-- What the exercise asks --
Search each line below for the word "leggenda" and list those that contain it.

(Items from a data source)
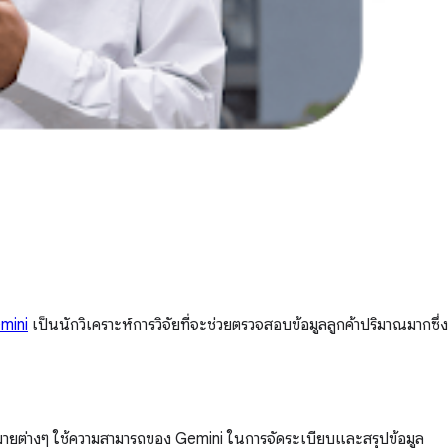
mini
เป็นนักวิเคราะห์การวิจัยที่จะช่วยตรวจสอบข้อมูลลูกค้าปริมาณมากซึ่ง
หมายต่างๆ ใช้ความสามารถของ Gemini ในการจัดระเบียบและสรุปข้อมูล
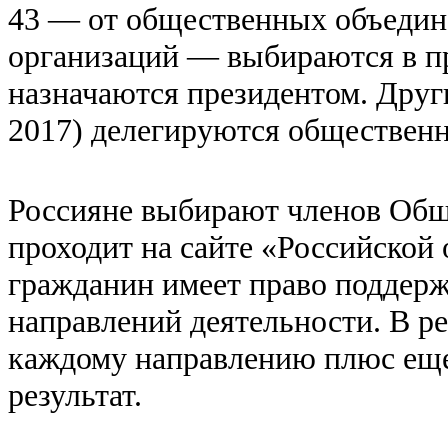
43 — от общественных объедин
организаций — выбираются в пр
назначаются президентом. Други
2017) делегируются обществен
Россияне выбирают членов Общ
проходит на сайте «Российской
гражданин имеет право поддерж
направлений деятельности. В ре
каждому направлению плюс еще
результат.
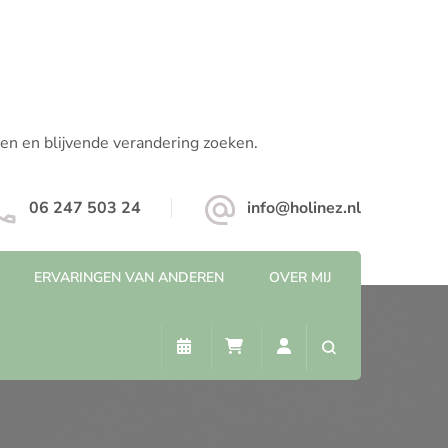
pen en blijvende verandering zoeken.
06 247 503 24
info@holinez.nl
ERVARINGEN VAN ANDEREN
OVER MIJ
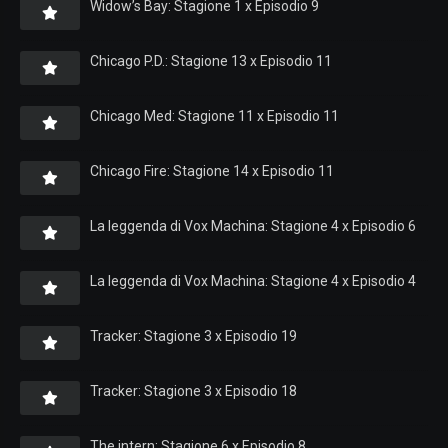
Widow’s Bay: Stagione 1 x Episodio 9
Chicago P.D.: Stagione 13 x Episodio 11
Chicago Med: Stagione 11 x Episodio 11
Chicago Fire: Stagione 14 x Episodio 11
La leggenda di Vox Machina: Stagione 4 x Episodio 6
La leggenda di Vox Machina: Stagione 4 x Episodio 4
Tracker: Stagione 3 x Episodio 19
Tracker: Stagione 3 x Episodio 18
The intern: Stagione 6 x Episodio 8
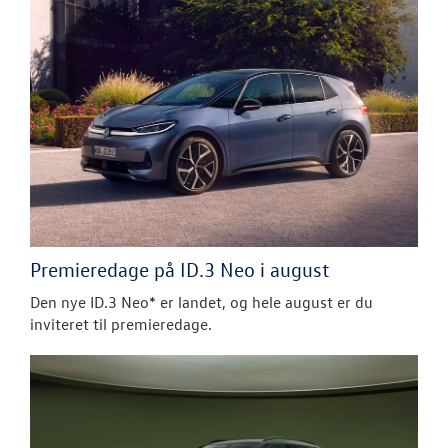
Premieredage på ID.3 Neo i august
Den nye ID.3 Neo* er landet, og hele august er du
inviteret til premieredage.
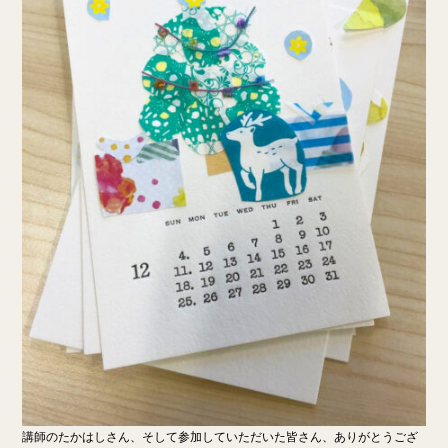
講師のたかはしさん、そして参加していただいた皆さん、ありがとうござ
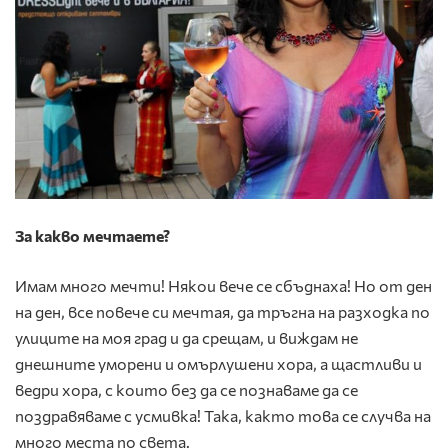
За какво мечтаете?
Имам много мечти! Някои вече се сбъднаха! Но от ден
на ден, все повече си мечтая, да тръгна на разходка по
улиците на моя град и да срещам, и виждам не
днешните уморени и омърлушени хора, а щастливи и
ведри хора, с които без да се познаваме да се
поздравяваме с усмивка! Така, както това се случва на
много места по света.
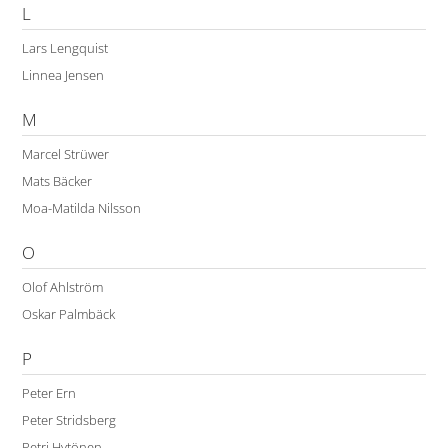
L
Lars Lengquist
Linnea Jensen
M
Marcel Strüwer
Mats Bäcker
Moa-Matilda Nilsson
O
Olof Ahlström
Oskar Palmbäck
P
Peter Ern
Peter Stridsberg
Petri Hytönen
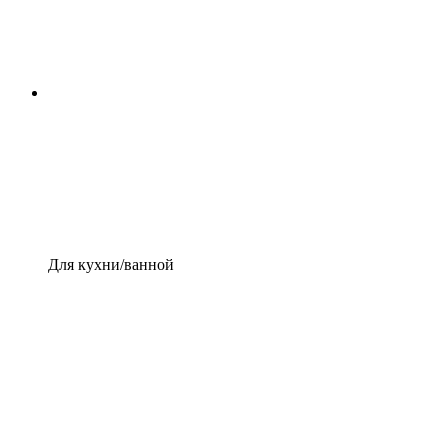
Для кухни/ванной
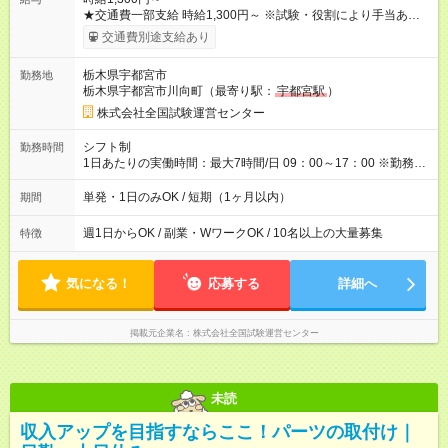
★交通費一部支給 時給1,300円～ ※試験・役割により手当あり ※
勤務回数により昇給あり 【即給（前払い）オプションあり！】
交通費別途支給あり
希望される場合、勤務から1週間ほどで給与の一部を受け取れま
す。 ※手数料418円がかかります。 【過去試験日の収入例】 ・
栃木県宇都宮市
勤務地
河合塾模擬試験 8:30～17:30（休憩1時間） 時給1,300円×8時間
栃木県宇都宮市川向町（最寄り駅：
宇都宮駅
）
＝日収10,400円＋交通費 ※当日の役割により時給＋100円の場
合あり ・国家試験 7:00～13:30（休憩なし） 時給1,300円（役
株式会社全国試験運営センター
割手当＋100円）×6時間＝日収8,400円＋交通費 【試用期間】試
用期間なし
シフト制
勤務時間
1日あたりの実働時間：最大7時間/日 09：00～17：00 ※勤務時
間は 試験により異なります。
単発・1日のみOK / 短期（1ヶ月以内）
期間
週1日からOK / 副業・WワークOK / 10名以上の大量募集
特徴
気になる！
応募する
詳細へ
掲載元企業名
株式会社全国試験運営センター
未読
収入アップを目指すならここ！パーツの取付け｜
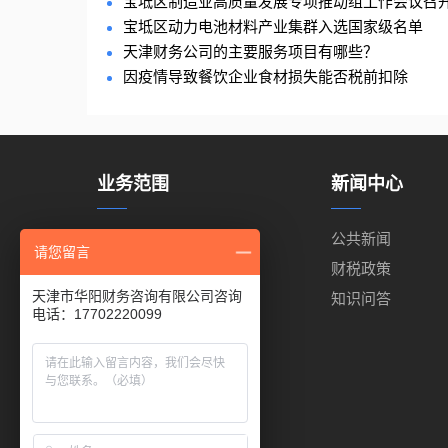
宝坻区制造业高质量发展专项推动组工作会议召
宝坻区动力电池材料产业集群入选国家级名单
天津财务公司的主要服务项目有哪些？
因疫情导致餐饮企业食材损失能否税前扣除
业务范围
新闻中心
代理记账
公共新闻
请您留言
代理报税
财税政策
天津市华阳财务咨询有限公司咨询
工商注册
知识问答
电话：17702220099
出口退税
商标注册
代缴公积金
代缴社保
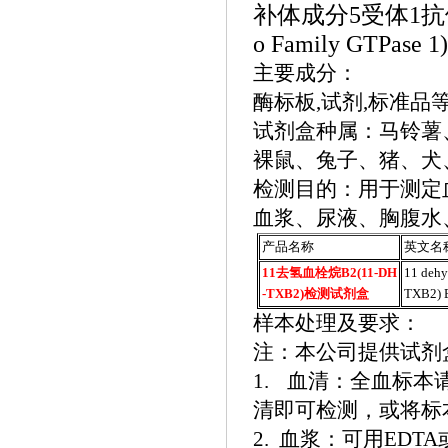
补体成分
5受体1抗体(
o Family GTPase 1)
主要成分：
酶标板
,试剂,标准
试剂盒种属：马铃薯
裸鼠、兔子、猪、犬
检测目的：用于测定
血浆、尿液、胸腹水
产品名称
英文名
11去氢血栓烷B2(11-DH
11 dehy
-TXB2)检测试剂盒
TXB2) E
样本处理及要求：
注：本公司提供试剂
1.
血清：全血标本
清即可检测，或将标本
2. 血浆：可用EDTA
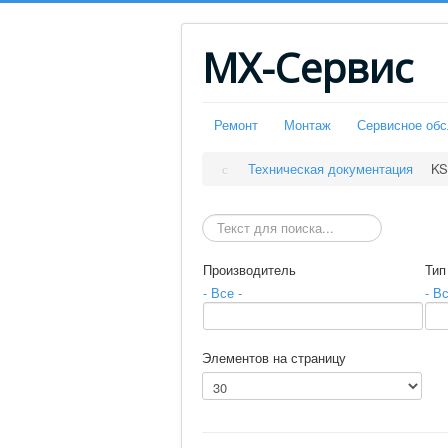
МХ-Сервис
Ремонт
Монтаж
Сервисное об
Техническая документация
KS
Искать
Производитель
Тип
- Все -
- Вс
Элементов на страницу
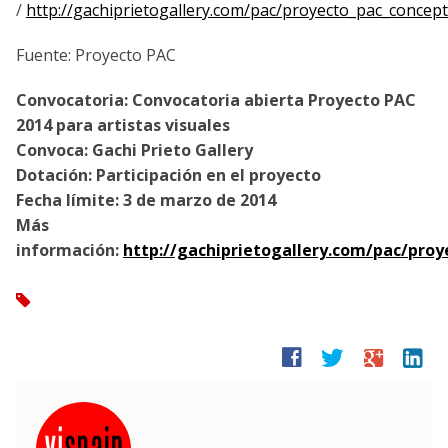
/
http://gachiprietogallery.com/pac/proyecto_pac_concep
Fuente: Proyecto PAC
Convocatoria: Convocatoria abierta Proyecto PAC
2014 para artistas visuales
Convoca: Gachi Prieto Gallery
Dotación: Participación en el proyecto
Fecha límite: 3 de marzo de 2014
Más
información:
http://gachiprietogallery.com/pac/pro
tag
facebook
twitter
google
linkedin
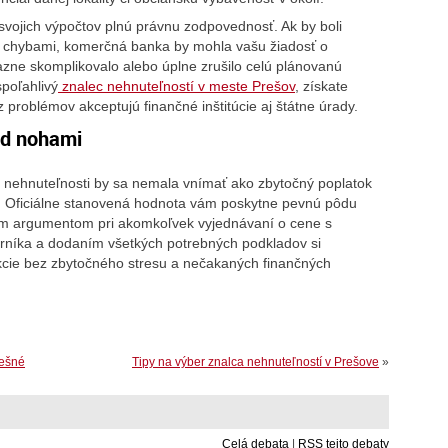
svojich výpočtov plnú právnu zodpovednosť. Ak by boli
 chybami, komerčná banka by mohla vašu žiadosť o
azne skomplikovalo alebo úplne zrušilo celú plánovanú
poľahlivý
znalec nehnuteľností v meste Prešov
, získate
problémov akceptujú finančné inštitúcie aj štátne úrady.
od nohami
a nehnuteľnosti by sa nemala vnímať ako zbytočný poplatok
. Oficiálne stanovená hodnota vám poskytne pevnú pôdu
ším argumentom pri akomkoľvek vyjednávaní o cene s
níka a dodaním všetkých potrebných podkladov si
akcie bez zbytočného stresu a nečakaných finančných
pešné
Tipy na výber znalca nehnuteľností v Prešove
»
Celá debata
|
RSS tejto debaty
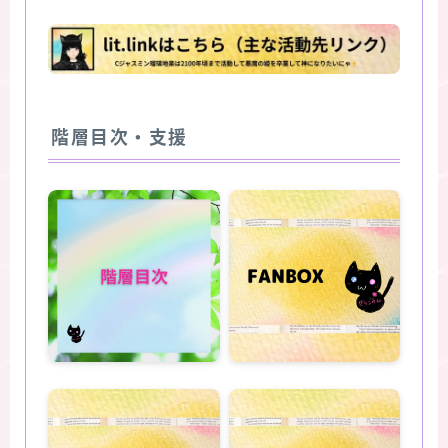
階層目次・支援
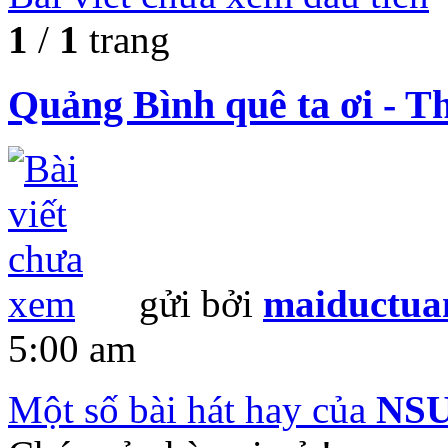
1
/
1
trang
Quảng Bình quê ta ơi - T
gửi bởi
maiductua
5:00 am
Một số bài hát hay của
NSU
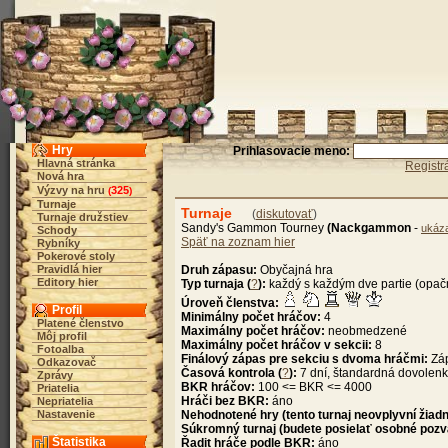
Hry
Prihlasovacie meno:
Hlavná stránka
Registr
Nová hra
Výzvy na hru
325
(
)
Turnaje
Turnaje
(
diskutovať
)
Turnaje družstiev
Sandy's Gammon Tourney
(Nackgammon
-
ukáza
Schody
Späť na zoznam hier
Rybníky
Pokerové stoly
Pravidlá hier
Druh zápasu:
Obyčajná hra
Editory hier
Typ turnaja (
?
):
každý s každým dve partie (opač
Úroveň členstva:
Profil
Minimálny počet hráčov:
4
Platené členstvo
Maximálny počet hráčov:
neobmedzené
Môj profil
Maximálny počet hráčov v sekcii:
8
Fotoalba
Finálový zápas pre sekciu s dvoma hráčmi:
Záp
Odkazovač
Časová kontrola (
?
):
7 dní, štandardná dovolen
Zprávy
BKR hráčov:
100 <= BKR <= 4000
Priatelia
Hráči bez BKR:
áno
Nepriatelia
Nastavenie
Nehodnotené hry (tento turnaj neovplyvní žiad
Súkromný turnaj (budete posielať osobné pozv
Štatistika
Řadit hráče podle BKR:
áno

-- Completed task --
La leggenda di Vox Machina: Stagione 4 x Episodio 6
La leggenda di Vox Machina: Stagione 4 x Episodio 4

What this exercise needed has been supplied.